千早赤阪村の静けさや自然豊かな環境が描かれ、古くから変わらない風景と歴史的な遺跡への訪問が読者に伝わる。

大阪府で“たったひとつの村”「千早赤阪村」には何がある?

〈関西空港のすぐ根元…“ナゾのふるさと納税の駅”「泉佐野」には何がある?〉 から続く

 今年の大河ドラマは、『光る君へ』。平安貴族の愛憎渦巻く人間関係が濃密に描かれている。これまでの大河ドラマとは雰囲気こそ違うが、なかなかの名作のひとつではないかと思う。

 で、過去の大河ドラマの名作となると、何があるだろうか。それこそ答えは人の数ほどありそうなテーマだが、個人的には1991年に放送された『太平記』は名作と呼ぶにふさわしい作品のひとつだろう。

 鎌倉幕府滅亡から建武の新政、室町幕府の成立と南北朝時代が舞台の作品だ。鎌倉幕府の終焉を描いた「鎌倉炎上」や、足利尊氏が弟の直義を毒殺する場面など、記憶に残るシーンが多い。

 そんな『太平記』で、キーパーソンのひとりが武田鉄矢が演じた楠木正成だ。鎌倉幕府と戦う前半では、河内の山中に城を構え、大軍で押し寄せる幕府軍をきりきり舞い。目を見張るような大迫力の合戦シーンだったことを覚えている。

 そんな大合戦の舞台が赤坂城や千早城。かつての河内国、いまでいう大阪府南東部、奈良県との県境に近い、金剛山地の山の中の城だ。そしてその山城の跡があるのは、大阪府南河内郡千早赤阪村。大阪府内では、ただひとつだけの村である。

 大阪府には、大阪市と堺市という、ふたつの政令指定都市がある。他にも、それら二大都市のベッドタウンたる衛星都市がいくつもある。まさに、圧倒的な文句のつけようのない大都市だ。

 が、そうした中にあっても、村はある。古くは楠木正成が活躍し、時代が下っていまも金剛山の山の中というのは変わらない。そして、大阪府唯一の村、千早赤阪村。いったいどんなところなのだろうか。

 そういうわけで、千早赤阪村にやってきた。

 といっても、千早赤阪村には鉄道は通っていない。公共交通でのアクセスとなれば、バスを使うほかない。玄関口になるのは、近鉄長野線の富田林駅だ。

 大阪阿部野橋駅から準急に乗って30分弱。コロナ禍以降中止が続いているが、かつてはPLの花火大会が夏の風物詩だった富田林。そのターミナルの駅前広場には、「楠氏遺跡里程標」と書かれた大きな石碑が立っている。

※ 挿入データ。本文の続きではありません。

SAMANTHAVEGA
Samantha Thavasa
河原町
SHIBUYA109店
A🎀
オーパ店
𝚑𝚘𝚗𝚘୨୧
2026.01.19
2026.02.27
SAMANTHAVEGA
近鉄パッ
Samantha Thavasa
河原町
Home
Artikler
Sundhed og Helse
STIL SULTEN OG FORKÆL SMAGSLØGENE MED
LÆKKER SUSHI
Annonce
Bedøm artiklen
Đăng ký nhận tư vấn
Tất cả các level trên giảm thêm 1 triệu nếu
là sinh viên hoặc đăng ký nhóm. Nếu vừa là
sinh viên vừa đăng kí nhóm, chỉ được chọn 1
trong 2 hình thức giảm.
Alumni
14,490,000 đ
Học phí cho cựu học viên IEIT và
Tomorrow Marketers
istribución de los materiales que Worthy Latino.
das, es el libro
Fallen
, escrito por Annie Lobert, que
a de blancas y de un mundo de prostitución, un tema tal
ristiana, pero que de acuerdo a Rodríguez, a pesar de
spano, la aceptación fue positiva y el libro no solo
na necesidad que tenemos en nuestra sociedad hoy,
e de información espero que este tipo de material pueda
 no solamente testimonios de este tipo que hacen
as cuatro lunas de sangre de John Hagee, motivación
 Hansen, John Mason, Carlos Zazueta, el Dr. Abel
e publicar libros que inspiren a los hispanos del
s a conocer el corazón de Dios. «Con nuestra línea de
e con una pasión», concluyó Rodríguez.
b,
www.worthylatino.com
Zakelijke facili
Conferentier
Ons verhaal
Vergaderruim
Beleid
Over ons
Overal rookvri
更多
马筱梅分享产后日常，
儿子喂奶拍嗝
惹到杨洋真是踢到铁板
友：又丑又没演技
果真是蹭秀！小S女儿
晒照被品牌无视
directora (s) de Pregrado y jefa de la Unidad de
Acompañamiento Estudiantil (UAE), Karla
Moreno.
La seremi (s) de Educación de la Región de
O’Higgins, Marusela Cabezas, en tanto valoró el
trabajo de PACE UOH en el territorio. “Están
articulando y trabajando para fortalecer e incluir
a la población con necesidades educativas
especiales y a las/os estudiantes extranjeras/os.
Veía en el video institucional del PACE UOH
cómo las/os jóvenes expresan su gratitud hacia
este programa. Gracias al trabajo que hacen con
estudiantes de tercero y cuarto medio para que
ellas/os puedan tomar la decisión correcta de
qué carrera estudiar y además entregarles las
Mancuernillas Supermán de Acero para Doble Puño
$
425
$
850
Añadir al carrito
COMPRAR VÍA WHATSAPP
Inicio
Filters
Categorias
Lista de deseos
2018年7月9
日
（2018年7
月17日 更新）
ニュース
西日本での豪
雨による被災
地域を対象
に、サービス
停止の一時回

 楠氏とは、言うまでもなく楠木正成とその一族。石碑の古めかしさから察するに、昔から富田林が千早赤阪村の玄関口なのだろう。

 さっそく、バスに乗ろう。富田林駅前と千早赤阪村を結ぶバスは、だいたい1時間に1本ほど。駅前から終点の千早赤阪村立中学校前まで、20分ほどで結んでいる。富田林市と千早赤阪村、そして太子町と河南町の4市町村によるコミュニティバスだ。

 実は、このバスはもともと金剛バスという地元のバス会社によって運行されていた。しかし、運転手不足といういまの日本の現状を象徴するかのような理由によって昨年に廃業。

 バス路線もそのまま消滅してしまっては公共交通がなくなるという一大事に直面した4市町村が、コミュニティバスに引き継いで運行を維持したというわけだ。

 このあたりはメディアも賑わしていたから、記憶にある人も少なくないのではないか。いずれにしても、存亡の危機に瀕した千早赤阪村への大動脈は、かろうじて命脈を保ったのである。

 そんな蜘蛛の糸のようなバスに乗る。なんのことはない平日の真っ昼間。だからお客は少なくてとうぜんだ。そのわずかなお客も富田林市郊外の住宅地を走っているうちにパラパラと降りてしまい、千早赤阪村まで乗り通すお客はほかに二人だけ。そのうちひとりは、ハイキング姿に身を包んでいた。千早赤阪村を起点に、金剛山の山登りをするのだろうか。